“At pregame parties, you’ll have six or seven drinks and you won’t really feel it, which is scary,” says Stacey, a Georgetown sophomore. “I think that’s the definition of alcoholism.”
When the drinking gets out of control, it’s sometimes necessary to call GERMS, the Georgetown Emergency Response Medical Service, a student-run ambulance service. About one-fifth of GERMS calls are related to alcohol, but students sometimes resist the group’s help because they don’t want their parents to get hospital bills.
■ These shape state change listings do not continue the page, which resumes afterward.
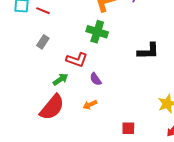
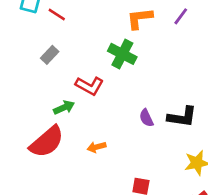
black L-shape: (148, 51) -> (182, 117), moved
purple semicircle: (96, 79) -> (146, 118), moved

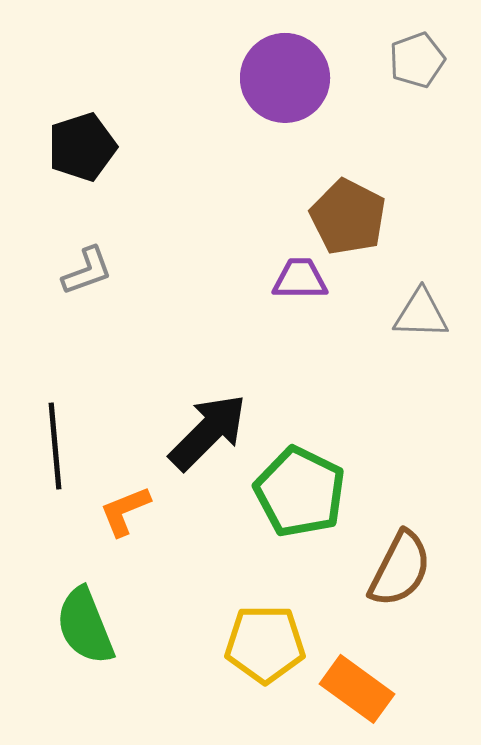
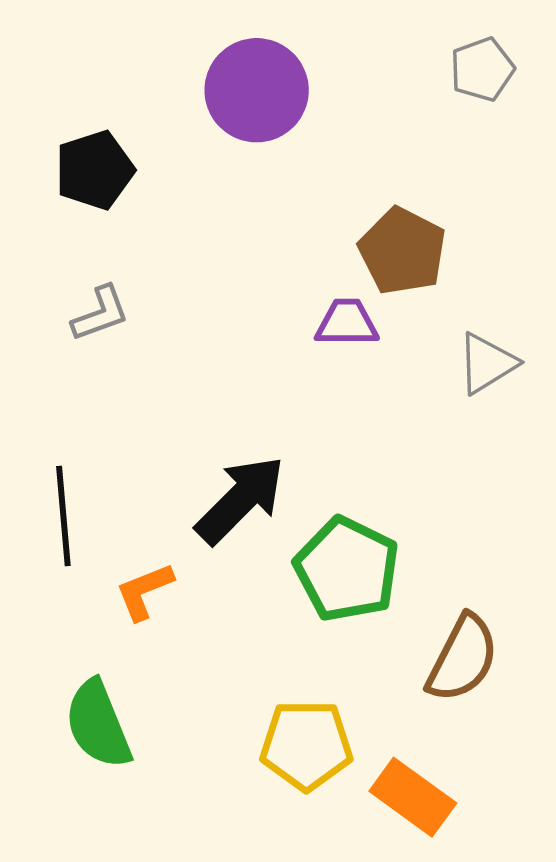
purple circle: (285, 78) -> (257, 90), moved
gray triangle: (421, 314) -> (487, 363), turned -34

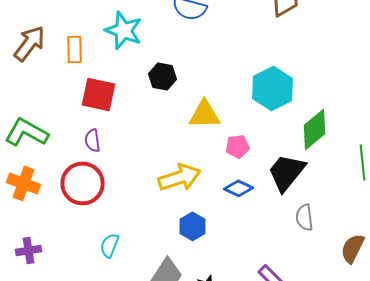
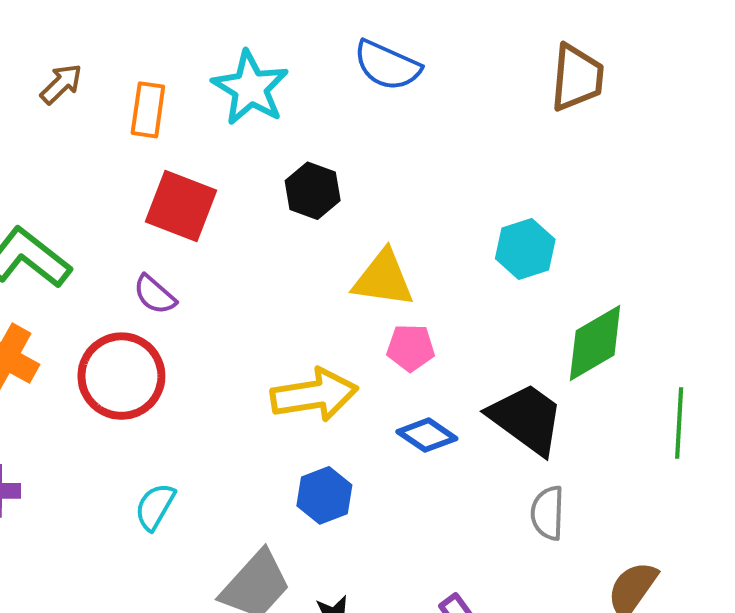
brown arrow: (30, 43) -> (61, 84), size x0.6
cyan hexagon: (272, 88) -> (525, 249), size x0.7
purple semicircle: (92, 140) -> (155, 295), turned -50
pink pentagon: (238, 146) -> (411, 348), moved
black trapezoid: (286, 172) -> (526, 419), turned 78

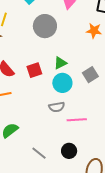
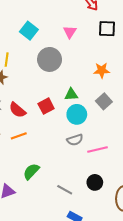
orange star: (94, 31) -> (102, 70), moved
green triangle: (60, 63) -> (71, 94), turned 32

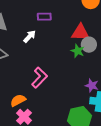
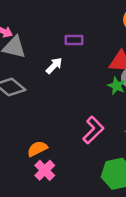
pink L-shape: (39, 78) -> (93, 130), moved

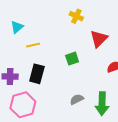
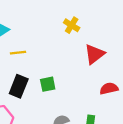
green square: (72, 59) -> (48, 84), moved

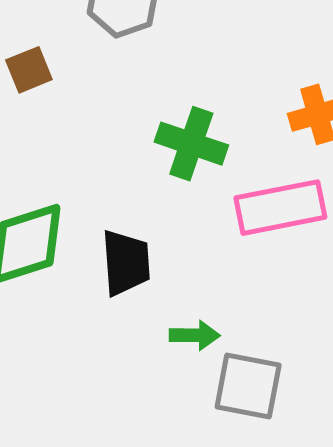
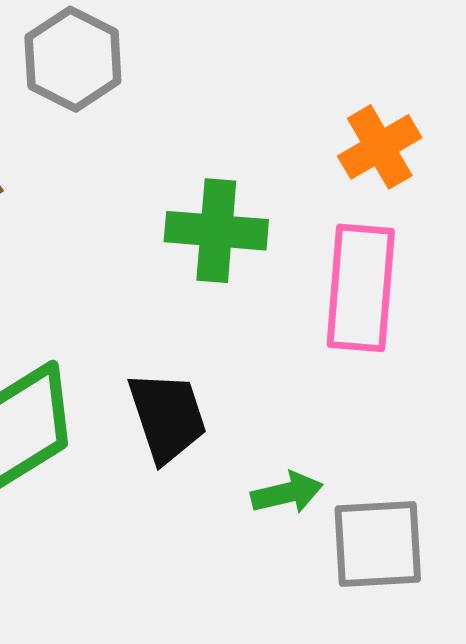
pink rectangle: (280, 208) -> (361, 288), turned -60

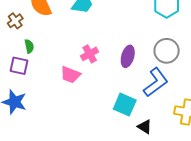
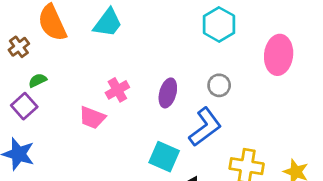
green semicircle: (29, 46) -> (38, 80), turned -104
gray circle: (167, 51) -> (219, 85), size x0.7
purple square: (19, 66) -> (24, 106), turned 36

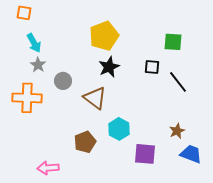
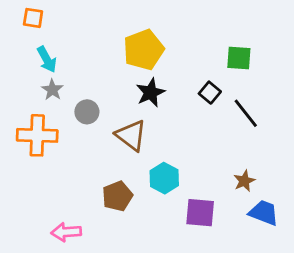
black square: (152, 67) -> (210, 93), turned 35

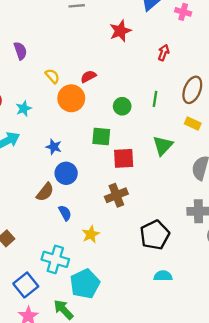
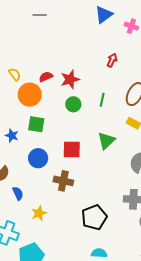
red star: (120, 31) -> (70, 79), moved
green square: (101, 137) -> (36, 124), moved
blue circle: (66, 173) -> (38, 158), moved
brown cross: (116, 195) -> (63, 181), turned 30

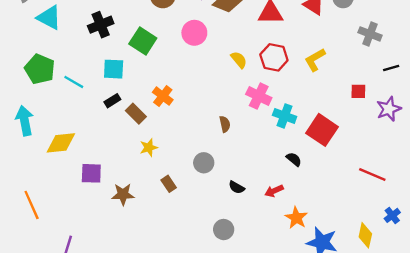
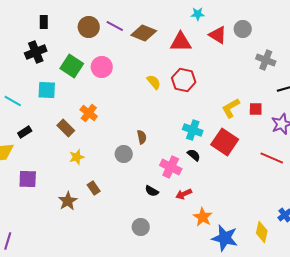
pink circle: (194, 33) -> (102, 67), moved
yellow L-shape: (315, 60) -> (231, 108), moved
pink cross: (259, 96) -> (171, 167), moved
black rectangle: (112, 101) -> (25, 132), moved
black semicircle: (294, 159) -> (194, 155), moved
gray circle: (204, 163) -> (124, 154), moved
red line: (372, 174) -> (272, 158), moved
brown star: (123, 194) -> (68, 201), moved, turned -30

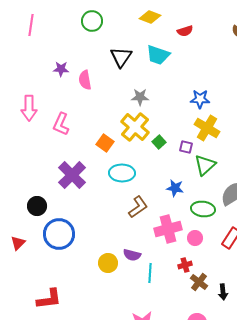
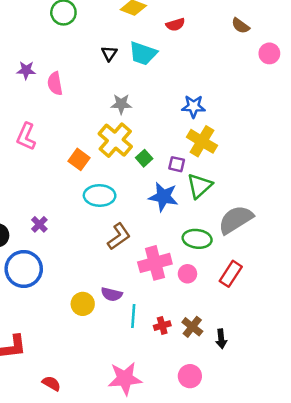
black triangle: (121, 57) -> (109, 53), moved, size x0.6
purple cross: (72, 175) -> (39, 224), moved, size x0.5
blue star: (175, 188) -> (163, 197), moved, size x1.4
red cross: (185, 265) -> (162, 326), moved

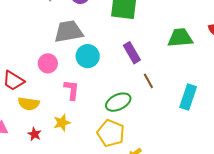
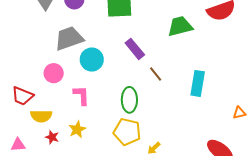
green ellipse: (118, 102) -> (129, 100), turned -55
red star: (34, 134) -> (52, 137), moved

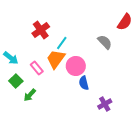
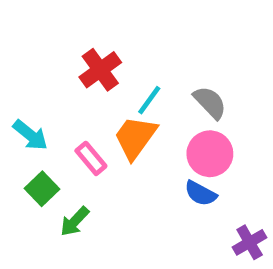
gray semicircle: (105, 42) -> (210, 102), moved
pink circle: (76, 66) -> (210, 154), moved
blue semicircle: (84, 83) -> (201, 193), turned -48

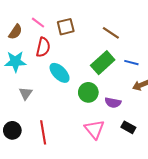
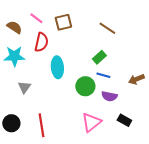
brown semicircle: (15, 32) -> (14, 27), turned -91
green rectangle: (103, 63) -> (99, 57), size x0.6
blue line: (131, 63) -> (103, 75), moved
cyan ellipse: (60, 73) -> (57, 67), turned 40
pink triangle: (94, 129) -> (91, 122), turned 30

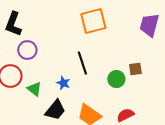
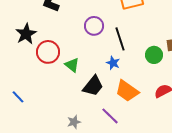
purple circle: (27, 50) -> (94, 26), moved
blue star: (63, 83) -> (113, 63), moved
Kaben, a 21-year-old senior, almost had a run-in with GERMS after a Halloween party in his junior year. He’d pulled an all-nighter studying for midterms, then went out and got drunk: “I lay down on a bench to regroup and thought, ‘I’ll just take a little nap.’ ” About an hour later, a campus police officer shook him awake and said he’d have to call GERMS. “I said I was going to call my parents,” Kaben recalls. “I put the phone to my ear and then sprinted away. I looked back, and he started chasing me. Somehow I got away.”
Last year, the university instituted stricter rules—including limits on the number of people and kegs allowed at parties—and harsher punishments for breaking the rules. As a result, the social scene has moved increasingly into the bars just off campus—making for a lot of frustrating nights for those not yet 21.
When Laura gets to the front of the line, the bouncer turns her away. “US IDs only,” he says. So she heads to a bar that’s popular with freshmen because it’s so easy to get into. When she shows the bouncer her ID, he waves her in.
“Are You Going to Hurl?”
“Shhhh! We have to be quiet.”
It’s Thursday night, and at George Mason University exams are under way. Clipboard-wielding resident assistants patrol the halls, enforcing 24-hour quiet rules. Though the penalties are minor—if a student gets multiple noise violations, it’ll go on his or her record—the RAs’ presence has a chilling effect.
George Mason isn’t a big party school. Of the 30,000 students, only 4,700 live on campus. Many students are older and live far away, and the rigorous enforcement of alcohol and noise regulations makes it hard to throw parties on campus. Unless you’re friends with people in a fraternity or sorority, your options are pretty limited.
Fortunately for Jackie, a petite sophomore, she joined a sorority last year; now her social network revolves around it. Tonight she stops by a sorority sister’s on-campus apartment for a small gathering, but by the time she arrives, there’s already been a noise complaint from other students and the party has broken up.
Jackie catches a ride to a townhouse just off campus where some fraternity brothers live. For big parties, the frat enlists pledges to run a shuttle to and from campus. It’s the only way to ensure that enough girls will show up.
Tonight’s festivities center on a “big-brother unveiling”—an event in which Jackie’s sorority sister Lisa will be paired with a guy from the frat. It’s nothing sexual, just a friendly relationship.
The university prohibits big-brother/big-sister matches because unveilings usually involve binge drinking and mild hazing. But the students do it anyway—it’s fun, and it helps unite the Greek community.
Fifteen mostly sober people crowd into a small room, watching as Lisa answers questions about her future big brother. Every time she gets one wrong, she has to take a sip of the pink vodka concoction she’s drinking. She’s wearing a blindfold and can’t stop giggling.
“What’s his favorite color?” one of the sorority sisters asks.
“Turquoise?” Lisa says.
Lisa says she feels sick. “If you’re going to hurl, let us know!” a bystander says. Someone puts a trash can in front of her. A few minutes later, Lisa’s feeling better and ready to drink.
When a sorority sister finally takes off her blindfold and she sees who her big brother is, Lisa jumps up and hugs him. He gives her a gift: a T-shirt and a couple of bottles of booze.
Jackie heads back to campus, where her friend Mike is having people over. The 12 who show up—mainly girls who sit around listening to music and playing drinking games with cards—are the most he’s ever had in his two-bedroom apartment.
Mike keeps reminding the group to keep it down. Every once in a while, one of the guys knocks on the table to make him think an RA is at the door. Panicked, Mike turns out the lights and tells everyone to shut up. Eventually they all head to an on-campus diner for a late-night snack.
The next day, Mike declares the gathering a success. He sets his Facebook status to read: “Whoa . . . last night was crazy!”
“You Can Crash in My Bed”
At bar-closing time in College Park, Adam loses track of Kelly in the flood of people leaving. He sends her a text message. No one talks on the phone anymore; you either text or chat online or contact people through Facebook.
Kelly texts back, inviting Adam over to “hang out.” He brings Mike along as his wingman. When they arrive, Kelly and her roommate pour wine from a box. The boys spot a Nintendo 64 video-game system and start playing.
After a while, the girls turn off the video games and switch on a porn channel. “They were hinting,” Adam says.
By now, though, Kelly’s so drunk that she stumbles when she walks, and Adam has lost interest.
“You can crash in my bed,” she says when he gets up to leave. But all Adam wants to do is go home.